* [Task objective]: Return each line exactly, from the one that has "Декор по самым" through the end of the entries, both ends included. Pictures do not belong.

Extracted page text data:

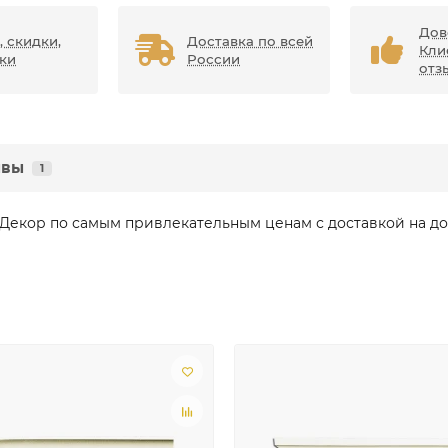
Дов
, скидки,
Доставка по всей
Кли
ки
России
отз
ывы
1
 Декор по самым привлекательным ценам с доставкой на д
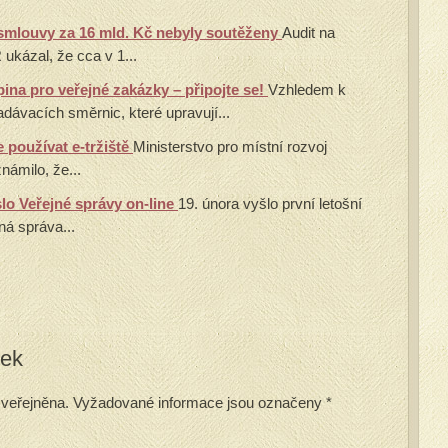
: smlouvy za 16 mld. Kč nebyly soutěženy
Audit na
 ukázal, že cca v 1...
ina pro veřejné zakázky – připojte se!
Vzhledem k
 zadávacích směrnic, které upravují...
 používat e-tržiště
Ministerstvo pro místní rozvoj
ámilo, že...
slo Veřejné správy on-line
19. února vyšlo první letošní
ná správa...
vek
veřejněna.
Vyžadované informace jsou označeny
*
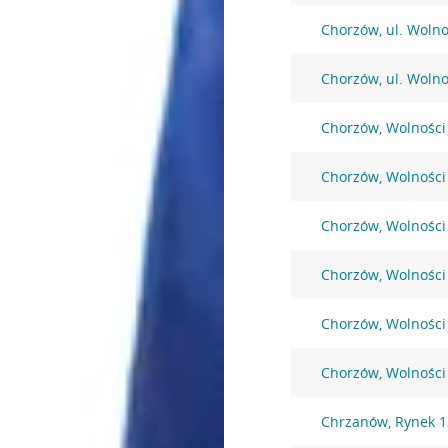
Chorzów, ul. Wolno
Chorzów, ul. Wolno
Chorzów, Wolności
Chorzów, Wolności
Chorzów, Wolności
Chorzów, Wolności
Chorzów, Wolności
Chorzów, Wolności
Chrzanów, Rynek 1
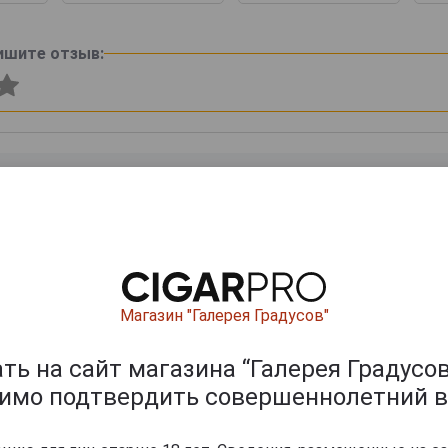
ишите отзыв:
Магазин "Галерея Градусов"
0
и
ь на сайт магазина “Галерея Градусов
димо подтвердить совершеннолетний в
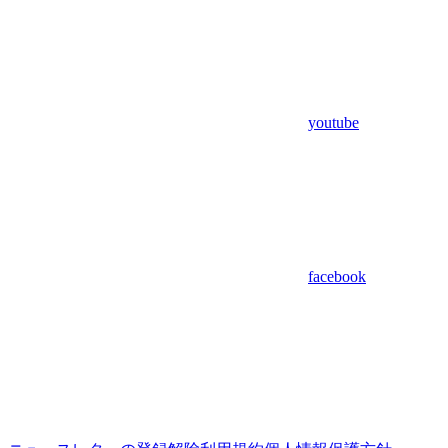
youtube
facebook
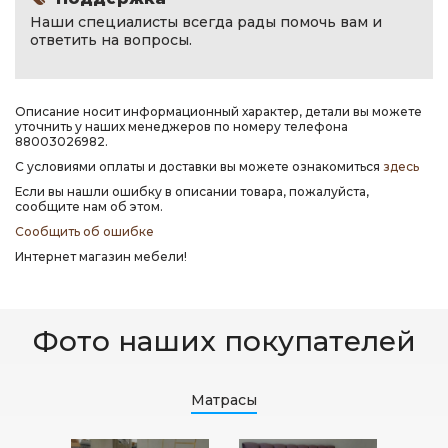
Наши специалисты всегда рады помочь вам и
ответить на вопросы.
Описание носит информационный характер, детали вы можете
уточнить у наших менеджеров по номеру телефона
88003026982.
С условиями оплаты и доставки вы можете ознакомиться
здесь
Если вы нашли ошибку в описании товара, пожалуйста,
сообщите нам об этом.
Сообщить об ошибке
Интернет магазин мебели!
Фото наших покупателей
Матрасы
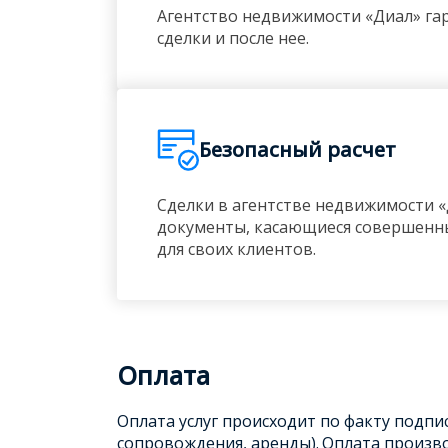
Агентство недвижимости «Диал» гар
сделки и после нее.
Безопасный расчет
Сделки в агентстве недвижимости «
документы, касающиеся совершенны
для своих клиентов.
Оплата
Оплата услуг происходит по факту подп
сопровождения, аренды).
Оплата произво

* [Finished task]:
 Декор по самым привлекательным ценам с доставкой на д
: smlouvy za 16 mld. Kč nebyly soutěženy
Audit na
 ukázal, že cca v 1...
ina pro veřejné zakázky – připojte se!
Vzhledem k
 zadávacích směrnic, které upravují...
 používat e-tržiště
Ministerstvo pro místní rozvoj
ámilo, že...
slo Veřejné správy on-line
19. února vyšlo první letošní
ná správa...
vek
veřejněna.
Vyžadované informace jsou označeny
*
Chorzów, ul. Wolno
Chorzów, ul. Wolno
Chorzów, Wolności
Chorzów, Wolności
Chorzów, Wolności
Chorzów, Wolności
Chorzów, Wolności
Chorzów, Wolności
Chrzanów, Rynek 1
ишите отзыв:
Магазин "Галерея Градусов"
0
и
ь на сайт магазина “Галерея Градусов
димо подтвердить совершеннолетний в
youtube
facebook
Наши специалисты всегда рады помочь вам и
ответить на вопросы.
Описание носит информационный характер, детали вы можете
уточнить у наших менеджеров по номеру телефона
88003026982.
С условиями оплаты и доставки вы можете ознакомиться
здесь
Если вы нашли ошибку в описании товара, пожалуйста,
сообщите нам об этом.
Сообщить об ошибке
Интернет магазин мебели!
Фото наших покупателей
Матрасы
Агентство недвижимости «Диал» гар
сделки и после нее.
Безопасный расчет
Сделки в агентстве недвижимости «
документы, касающиеся совершенны
для своих клиентов.
Оплата
Оплата услуг происходит по факту подп
сопровождения, аренды).
Оплата произво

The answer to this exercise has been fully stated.